▸ Problem to solve:
For the material that follows, return exactly the lines from the one with "и изысканный способ" through the one with "шарфа в французском", both ends included.

▸ Provided records:
--- START ---

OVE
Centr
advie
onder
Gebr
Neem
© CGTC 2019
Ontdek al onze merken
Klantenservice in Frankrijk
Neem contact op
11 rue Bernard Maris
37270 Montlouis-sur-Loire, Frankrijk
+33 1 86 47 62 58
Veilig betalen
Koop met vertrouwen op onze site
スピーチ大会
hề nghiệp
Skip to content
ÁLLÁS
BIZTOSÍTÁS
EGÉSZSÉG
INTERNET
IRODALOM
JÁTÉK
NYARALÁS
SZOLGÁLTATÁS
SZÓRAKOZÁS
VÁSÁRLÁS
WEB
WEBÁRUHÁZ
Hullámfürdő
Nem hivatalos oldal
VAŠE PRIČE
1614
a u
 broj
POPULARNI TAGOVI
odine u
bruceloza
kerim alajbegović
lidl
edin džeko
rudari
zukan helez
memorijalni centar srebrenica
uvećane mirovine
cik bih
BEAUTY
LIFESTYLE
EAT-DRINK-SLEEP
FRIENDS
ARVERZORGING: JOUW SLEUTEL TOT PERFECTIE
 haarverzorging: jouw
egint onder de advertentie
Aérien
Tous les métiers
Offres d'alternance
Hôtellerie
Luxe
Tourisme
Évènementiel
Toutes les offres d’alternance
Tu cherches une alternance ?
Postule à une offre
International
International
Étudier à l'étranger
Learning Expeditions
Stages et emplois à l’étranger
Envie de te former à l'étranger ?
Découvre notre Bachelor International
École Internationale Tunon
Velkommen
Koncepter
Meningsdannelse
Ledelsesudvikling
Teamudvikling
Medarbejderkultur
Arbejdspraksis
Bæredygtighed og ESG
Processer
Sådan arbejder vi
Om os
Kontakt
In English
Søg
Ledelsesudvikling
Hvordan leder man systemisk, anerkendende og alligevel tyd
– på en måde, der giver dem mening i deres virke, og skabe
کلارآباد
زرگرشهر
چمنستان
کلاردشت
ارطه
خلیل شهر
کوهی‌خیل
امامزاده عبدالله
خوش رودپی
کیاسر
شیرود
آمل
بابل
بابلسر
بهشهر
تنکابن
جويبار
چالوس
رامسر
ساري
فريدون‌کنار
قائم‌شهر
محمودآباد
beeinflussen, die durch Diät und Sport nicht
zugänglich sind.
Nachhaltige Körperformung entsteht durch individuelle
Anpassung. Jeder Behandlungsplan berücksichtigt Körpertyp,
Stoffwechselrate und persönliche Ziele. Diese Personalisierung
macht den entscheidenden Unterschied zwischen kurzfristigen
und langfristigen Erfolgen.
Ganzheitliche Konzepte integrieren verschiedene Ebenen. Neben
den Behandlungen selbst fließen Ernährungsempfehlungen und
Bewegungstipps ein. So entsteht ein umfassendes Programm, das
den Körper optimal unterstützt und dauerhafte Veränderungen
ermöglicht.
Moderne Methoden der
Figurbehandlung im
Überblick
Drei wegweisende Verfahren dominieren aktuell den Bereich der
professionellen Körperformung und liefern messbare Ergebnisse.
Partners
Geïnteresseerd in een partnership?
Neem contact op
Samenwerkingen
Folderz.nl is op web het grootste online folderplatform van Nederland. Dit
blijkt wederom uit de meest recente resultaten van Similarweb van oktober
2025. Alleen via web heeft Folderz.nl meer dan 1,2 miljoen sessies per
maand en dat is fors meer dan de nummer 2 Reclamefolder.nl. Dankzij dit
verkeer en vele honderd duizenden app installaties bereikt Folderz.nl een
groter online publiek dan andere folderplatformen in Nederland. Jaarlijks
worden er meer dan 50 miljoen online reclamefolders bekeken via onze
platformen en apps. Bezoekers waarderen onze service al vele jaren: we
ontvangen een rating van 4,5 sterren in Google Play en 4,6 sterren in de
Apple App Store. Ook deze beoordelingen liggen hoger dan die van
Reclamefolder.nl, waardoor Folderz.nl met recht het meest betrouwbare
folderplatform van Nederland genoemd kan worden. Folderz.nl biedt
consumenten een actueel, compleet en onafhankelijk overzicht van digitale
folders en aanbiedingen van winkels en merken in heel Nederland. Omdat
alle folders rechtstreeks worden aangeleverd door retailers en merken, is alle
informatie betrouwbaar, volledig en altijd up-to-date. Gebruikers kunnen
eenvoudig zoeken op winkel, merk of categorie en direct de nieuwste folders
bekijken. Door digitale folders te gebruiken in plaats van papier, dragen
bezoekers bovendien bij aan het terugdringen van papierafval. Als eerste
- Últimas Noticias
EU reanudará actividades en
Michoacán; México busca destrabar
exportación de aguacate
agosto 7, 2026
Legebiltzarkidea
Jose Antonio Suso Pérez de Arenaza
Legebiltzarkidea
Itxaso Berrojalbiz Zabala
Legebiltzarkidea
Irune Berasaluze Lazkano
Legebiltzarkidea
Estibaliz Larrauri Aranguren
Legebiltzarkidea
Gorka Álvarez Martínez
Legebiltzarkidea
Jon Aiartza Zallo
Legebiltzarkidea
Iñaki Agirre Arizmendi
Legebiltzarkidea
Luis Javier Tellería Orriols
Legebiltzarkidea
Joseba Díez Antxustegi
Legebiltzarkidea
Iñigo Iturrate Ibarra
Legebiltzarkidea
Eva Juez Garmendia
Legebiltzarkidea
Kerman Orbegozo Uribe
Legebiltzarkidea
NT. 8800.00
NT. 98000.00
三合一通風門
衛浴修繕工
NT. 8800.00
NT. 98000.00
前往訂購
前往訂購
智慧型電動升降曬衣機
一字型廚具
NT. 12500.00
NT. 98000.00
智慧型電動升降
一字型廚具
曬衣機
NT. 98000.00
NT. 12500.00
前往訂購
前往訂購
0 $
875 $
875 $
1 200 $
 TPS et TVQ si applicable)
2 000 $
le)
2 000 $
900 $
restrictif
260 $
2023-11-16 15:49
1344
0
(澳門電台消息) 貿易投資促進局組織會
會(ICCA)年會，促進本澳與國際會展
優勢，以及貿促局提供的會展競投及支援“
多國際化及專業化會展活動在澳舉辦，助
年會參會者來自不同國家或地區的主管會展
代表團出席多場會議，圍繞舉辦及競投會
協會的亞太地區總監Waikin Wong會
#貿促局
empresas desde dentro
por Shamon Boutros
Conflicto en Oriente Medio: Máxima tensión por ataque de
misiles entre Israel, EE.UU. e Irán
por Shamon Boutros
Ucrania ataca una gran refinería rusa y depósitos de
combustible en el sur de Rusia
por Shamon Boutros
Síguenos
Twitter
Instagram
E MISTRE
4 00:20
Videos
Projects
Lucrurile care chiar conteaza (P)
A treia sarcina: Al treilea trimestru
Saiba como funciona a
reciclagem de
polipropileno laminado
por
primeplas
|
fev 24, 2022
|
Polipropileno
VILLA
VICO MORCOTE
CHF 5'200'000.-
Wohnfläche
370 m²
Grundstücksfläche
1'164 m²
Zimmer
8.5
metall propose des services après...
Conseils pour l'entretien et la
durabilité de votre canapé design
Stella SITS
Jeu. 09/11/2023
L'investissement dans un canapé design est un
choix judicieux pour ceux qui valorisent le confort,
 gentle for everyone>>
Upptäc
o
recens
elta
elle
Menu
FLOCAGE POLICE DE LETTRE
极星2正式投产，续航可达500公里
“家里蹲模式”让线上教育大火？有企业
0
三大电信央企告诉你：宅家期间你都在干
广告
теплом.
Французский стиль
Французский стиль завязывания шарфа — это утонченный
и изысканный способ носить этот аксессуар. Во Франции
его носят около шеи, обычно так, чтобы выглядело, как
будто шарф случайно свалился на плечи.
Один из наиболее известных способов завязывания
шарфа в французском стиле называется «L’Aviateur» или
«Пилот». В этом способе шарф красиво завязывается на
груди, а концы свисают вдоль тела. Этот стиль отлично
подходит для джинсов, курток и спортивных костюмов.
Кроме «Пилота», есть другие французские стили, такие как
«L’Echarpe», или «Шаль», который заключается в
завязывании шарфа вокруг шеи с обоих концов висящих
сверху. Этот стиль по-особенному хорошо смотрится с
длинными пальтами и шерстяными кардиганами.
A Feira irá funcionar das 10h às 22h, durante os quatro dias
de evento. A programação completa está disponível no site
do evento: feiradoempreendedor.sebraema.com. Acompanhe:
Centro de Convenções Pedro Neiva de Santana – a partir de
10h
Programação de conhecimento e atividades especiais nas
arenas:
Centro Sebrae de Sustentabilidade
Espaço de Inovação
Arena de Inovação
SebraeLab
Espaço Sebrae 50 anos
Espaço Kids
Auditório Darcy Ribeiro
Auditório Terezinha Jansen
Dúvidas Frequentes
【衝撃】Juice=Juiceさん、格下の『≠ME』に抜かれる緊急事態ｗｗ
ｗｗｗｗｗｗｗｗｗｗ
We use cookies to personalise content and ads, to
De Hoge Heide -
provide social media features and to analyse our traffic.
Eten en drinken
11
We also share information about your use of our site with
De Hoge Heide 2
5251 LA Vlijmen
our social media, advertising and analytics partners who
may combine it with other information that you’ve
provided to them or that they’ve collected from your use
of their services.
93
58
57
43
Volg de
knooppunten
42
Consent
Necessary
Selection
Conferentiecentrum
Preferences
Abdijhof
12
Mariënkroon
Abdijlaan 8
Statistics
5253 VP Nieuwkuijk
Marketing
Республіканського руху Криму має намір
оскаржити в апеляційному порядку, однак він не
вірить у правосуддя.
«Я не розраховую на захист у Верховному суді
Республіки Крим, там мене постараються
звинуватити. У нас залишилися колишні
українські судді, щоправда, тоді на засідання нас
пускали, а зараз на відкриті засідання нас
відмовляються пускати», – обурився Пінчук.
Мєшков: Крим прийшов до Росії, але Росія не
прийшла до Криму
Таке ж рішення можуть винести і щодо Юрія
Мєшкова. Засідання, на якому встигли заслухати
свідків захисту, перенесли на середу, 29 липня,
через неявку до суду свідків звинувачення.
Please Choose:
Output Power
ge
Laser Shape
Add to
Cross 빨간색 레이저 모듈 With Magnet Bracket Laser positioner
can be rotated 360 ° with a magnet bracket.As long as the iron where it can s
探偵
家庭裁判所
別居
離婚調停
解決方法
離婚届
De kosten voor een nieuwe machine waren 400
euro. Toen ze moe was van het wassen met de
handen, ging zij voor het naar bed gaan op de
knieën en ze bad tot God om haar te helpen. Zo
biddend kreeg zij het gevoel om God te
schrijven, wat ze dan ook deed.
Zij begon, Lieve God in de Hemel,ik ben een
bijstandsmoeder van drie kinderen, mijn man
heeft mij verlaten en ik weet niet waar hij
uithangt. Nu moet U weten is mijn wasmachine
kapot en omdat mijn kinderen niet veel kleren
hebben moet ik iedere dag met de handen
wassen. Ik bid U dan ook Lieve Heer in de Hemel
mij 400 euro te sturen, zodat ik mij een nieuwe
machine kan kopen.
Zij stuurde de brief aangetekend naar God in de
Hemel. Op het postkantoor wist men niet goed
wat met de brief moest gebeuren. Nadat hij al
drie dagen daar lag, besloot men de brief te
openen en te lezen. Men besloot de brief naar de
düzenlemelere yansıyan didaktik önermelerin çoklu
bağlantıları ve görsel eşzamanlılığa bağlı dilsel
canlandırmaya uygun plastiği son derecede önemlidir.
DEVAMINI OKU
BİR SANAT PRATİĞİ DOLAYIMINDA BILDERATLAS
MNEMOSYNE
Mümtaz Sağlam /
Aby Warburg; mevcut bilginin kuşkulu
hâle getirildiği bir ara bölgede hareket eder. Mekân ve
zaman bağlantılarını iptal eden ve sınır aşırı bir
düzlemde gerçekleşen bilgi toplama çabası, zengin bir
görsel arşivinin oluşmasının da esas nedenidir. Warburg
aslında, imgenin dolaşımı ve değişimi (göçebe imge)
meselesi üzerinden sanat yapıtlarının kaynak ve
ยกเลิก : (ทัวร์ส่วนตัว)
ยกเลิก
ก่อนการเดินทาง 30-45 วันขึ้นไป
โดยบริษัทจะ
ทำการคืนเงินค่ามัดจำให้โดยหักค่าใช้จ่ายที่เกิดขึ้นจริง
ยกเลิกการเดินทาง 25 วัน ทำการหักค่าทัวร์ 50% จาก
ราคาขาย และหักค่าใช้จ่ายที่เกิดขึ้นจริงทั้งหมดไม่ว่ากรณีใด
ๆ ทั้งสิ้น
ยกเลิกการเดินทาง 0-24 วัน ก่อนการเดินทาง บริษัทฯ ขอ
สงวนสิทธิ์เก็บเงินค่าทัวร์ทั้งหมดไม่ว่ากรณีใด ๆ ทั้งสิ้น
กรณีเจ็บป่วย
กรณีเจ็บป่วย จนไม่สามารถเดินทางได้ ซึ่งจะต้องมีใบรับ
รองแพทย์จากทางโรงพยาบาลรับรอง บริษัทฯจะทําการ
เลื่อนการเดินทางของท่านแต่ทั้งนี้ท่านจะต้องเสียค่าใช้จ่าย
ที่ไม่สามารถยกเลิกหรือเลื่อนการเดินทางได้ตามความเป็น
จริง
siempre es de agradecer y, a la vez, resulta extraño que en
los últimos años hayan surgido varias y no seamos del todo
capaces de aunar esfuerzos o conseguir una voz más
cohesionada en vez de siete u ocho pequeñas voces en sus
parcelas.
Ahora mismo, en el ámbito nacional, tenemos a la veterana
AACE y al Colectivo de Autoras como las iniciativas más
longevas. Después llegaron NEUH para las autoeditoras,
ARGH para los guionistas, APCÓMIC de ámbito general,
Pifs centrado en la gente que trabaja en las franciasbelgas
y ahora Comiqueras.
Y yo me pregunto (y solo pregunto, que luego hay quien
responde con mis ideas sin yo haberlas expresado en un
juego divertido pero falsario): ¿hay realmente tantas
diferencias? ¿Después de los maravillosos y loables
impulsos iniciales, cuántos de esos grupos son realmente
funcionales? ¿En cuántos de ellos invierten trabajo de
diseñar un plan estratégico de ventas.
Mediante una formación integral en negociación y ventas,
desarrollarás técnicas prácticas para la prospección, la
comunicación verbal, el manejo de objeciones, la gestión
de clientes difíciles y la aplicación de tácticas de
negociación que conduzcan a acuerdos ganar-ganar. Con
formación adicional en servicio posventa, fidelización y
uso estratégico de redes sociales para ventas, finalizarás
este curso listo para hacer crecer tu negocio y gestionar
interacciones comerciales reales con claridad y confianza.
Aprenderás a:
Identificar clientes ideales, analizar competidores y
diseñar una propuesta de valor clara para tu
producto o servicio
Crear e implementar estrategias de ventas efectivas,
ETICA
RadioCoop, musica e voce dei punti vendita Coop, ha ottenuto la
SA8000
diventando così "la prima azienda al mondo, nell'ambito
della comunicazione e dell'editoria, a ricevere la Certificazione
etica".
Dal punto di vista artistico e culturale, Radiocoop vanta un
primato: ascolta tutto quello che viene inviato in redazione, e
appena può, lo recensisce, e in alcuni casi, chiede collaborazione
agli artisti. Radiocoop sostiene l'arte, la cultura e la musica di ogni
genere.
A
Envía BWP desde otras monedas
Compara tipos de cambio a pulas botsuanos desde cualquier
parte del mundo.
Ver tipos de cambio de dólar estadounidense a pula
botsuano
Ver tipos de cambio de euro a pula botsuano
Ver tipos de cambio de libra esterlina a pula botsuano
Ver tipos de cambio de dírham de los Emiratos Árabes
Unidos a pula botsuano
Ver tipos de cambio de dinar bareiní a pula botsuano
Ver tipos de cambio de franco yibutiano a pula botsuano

--- END ---

▸ Solution to this exercise:
и изысканный способ носить этот аксессуар. Во Франции
его носят около шеи, обычно так, чтобы выглядело, как
будто шарф случайно свалился на плечи.
Один из наиболее известных способов завязывания
шарфа в французском стиле называется «L’Aviateur» или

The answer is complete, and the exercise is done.